その翌朝、地上攻撃航空団の隊員達は、まんじりともせずに夜明けを迎えた。隊員達が待ち望んでいた『シャルロッテ目覚める』の知らせは無かった。再び抑えきれない怒りが湧き上がった。隊員達の八つ当たりに付き合わされた法皇国軍の運命は悲惨の極みだった。装甲車、橋梁、塹壕、高射砲陣地・・・、ありとあらゆるものが標的にされ、爆発炎上していく・・・。一方、友軍の重砲隊も休むこと無く火を噴き続け、法皇国軍の歩兵部隊を次々と吹き飛ばしていった。最早法皇国軍は軍隊の体を成していなかった。移動手段を失った彼らは逃げることもままならなかった。その後、共和国軍歩兵部隊と機甲部隊による掃討戦が開始された。結果、戦車三万四千輛、装甲車六万一千輛、重砲五千門、総兵力二百万人を誇った法皇国軍はほぼ全滅し、再度共和国を侵略する能力を完全に失ってしまったのだった。
航空団員全員が待ち焦がれていた知らせは、法皇国軍が壊滅した後にもたらされた。
「隊長が目覚めたらしい!」
「「なにっ!!本当か!!」」
団員達は異口同音に叫ぶと、皆一様にオンオン泣き出した。法皇国軍の壊滅より遥かに嬉しい知らせだった。
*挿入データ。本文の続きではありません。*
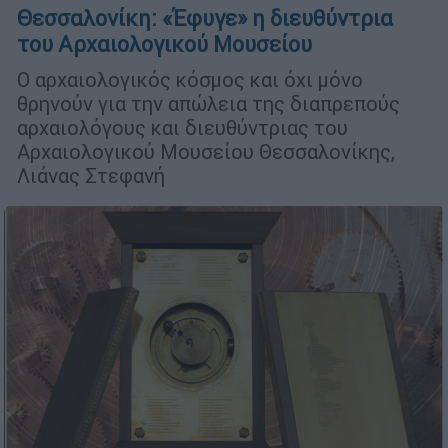
Θεσσαλονίκη: «Έφυγε» η διευθύντρια
του Αρχαιολογικού Μουσείου
Ο αρχαιολογικός κόσμος και όχι μόνο
θρηνούν για την απώλεια της διαπρεπούς
αρχαιολόγους και διευθύντριας του
Αρχαιολογικού Μουσείου Θεσσαλονίκης,
Λιάνας Στεφανή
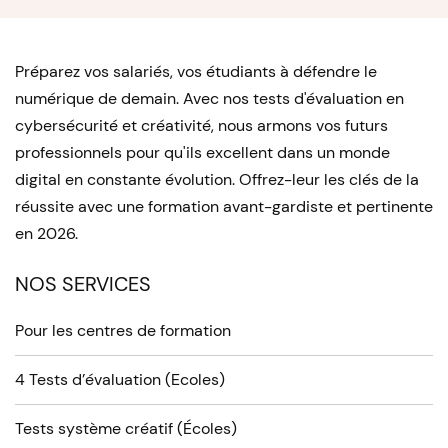
Préparez vos salariés, vos étudiants à défendre le
numérique de demain. Avec nos tests d'évaluation en
cybersécurité et créativité, nous armons vos futurs
professionnels pour qu'ils excellent dans un monde
digital en constante évolution. Offrez-leur les clés de la
réussite avec une formation avant-gardiste et pertinente
en 2026.
NOS SERVICES
Pour les centres de formation
4 Tests d’évaluation (Ecoles)
Tests système créatif (Écoles)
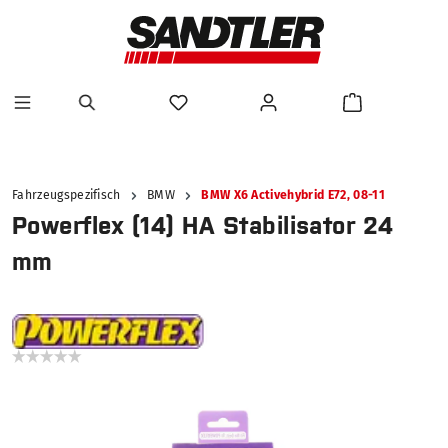
alt springen
Fahrzeugspezifisch
BMW
BMW X6 Activehybrid E72, 08-11
Powerflex (14) HA Stabilisator 24
mm
Bildergalerie überspringen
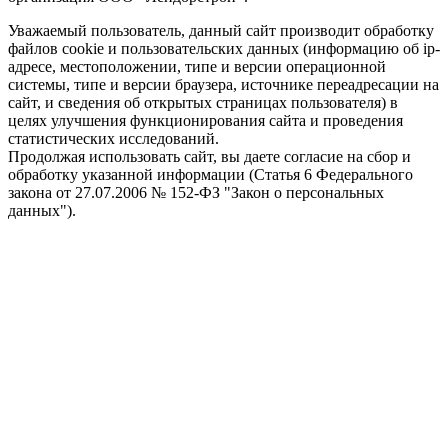
Уважаемый пользователь, данный сайт производит обработку
файлов cookie и пользовательских данных (информацию об ip-
адресе, местоположении, типе и версии операционной
системы, типе и версии браузера, источнике переадресации на
сайт, и сведения об открытых страницах пользователя) в
целях улучшения функционирования сайта и проведения
статистических исследований.
Продолжая использовать сайт, вы даете согласие на сбор и
обработку указанной информации (Статья 6 Федерального
закона от 27.07.2006 № 152-ФЗ "Закон о персональных
данных").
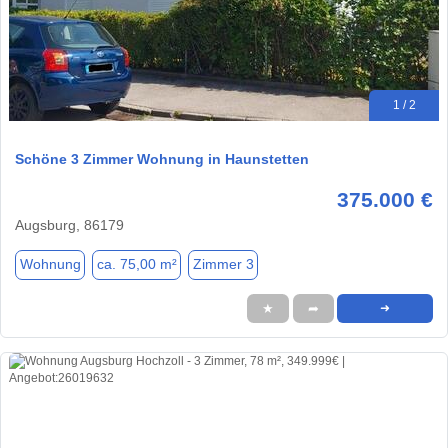
1 / 2
Schöne 3 Zimmer Wohnung in Haunstetten
375.000 €
Augsburg, 86179
Wohnung
ca. 75,00 m²
Zimmer 3
★
➦
➜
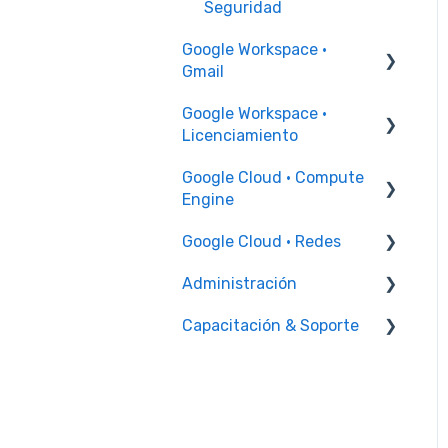
Seguridad
Google Workspace ·
Gmail
Google Workspace ·
Problemas para enviar y
Licenciamiento
recibir correo
Google Cloud · Compute
Configuración firma
Incrementales
Engine
Google Cloud · Redes
Instancia de VM
Administración
Reglas de firewall
Capacitación & Soporte
Facturación
Capacitación
Administrador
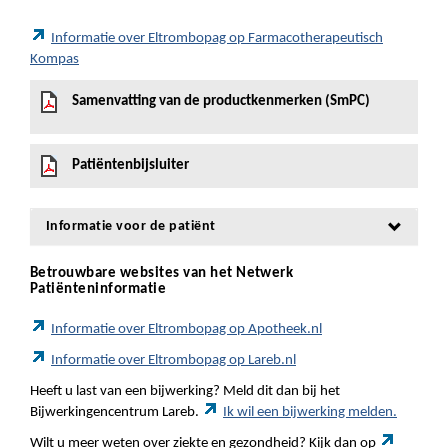
Informatie over Eltrombopag op Farmacotherapeutisch
Kompas
Samenvatting van de productkenmerken (SmPC)
Patiëntenbijsluiter
Informatie voor de patiënt
Betrouwbare websites van het Netwerk
Patiënteninformatie
Informatie over Eltrombopag op Apotheek.nl
Informatie over Eltrombopag op Lareb.nl
Heeft u last van een bijwerking? Meld dit dan bij het
Bijwerkingencentrum Lareb.
Ik wil een bijwerking melden.
Wilt u meer weten over ziekte en gezondheid? Kijk dan op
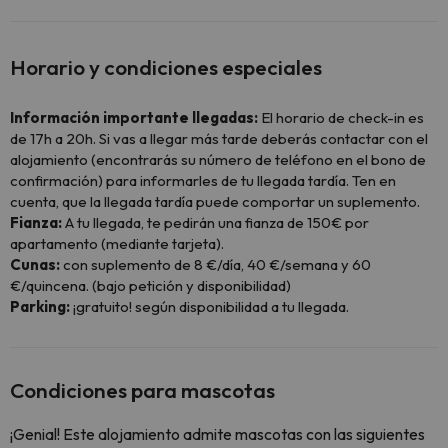
Horario y condiciones especiales
Información importante llegadas:
El horario de check-in es
de 17h a 20h. Si vas a llegar más tarde deberás contactar con el
alojamiento (encontrarás su número de teléfono en el bono de
confirmación) para informarles de tu llegada tardía. Ten en
cuenta, que la llegada tardía puede comportar un suplemento.
Fianza:
A tu llegada, te pedirán una fianza de 150€ por
apartamento (mediante tarjeta).
Cunas:
con suplemento de 8 €/día, 40 €/semana y 60
€/quincena. (bajo petición y disponibilidad)
Parking:
¡gratuito! según disponibilidad a tu llegada.
Condiciones para mascotas
¡Genial! Este alojamiento admite mascotas con las siguientes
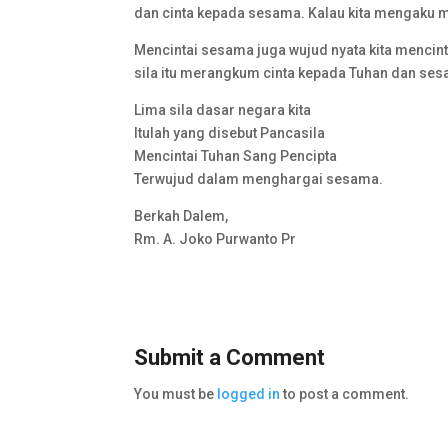
dan cinta kepada sesama. Kalau kita mengaku m
Mencintai sesama juga wujud nyata kita mencinta
sila itu merangkum cinta kepada Tuhan dan se
Lima sila dasar negara kita
Itulah yang disebut Pancasila
Mencintai Tuhan Sang Pencipta
Terwujud dalam menghargai sesama.
Berkah Dalem,
Rm. A. Joko Purwanto Pr
Submit a Comment
You must be
logged in
to post a comment.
「隊長に胸を張って言えるな。『我々一同、隊長を見習って頑張り抜きました』ってな!」
「「おおっー!!!」」
☆
半年ほどして、シャルロッテは、義足を付けて再び航空団に戻ってきた。軍用車から杖をつきながら飛行場の芝生の上へ降り立ったシャルロッテは、眼を瞑り、顔を大空に向けて呟いた。
「あぁ、やはり飛行場はいい。この飛行機のエンジン音、心が安まる・・・。」
眼を開けると、大空に飛行機達が舞っていた。風も心地よかった。
「やっと還ってきたのだわ!待ちかねたのだわ。私も飛びたくてうずうずしていたのだわ。」
久しぶりに聞く、エンゲルのキンキン声だった。
「私を待たずに飛んでいればよかったのでは?エンゲル。」
「何を言うのだわ!私自身は操縦できないのだわ。それと私が命を預けることができるのはシャルだけ!他の奴らは信用できないのだわ。」
「そうでも無いだろう?私が居なくても、皆立派に役目を果たしてくれた。航空団の皆は、本当に自慢の奴らだよ。」
遠くから大勢の隊員達が形振り構わず走り寄ってくる様子が見えた。シャルロッテは、再び顔を大空に向けて眼を瞑った。そして、祈るように心の中で呟いた。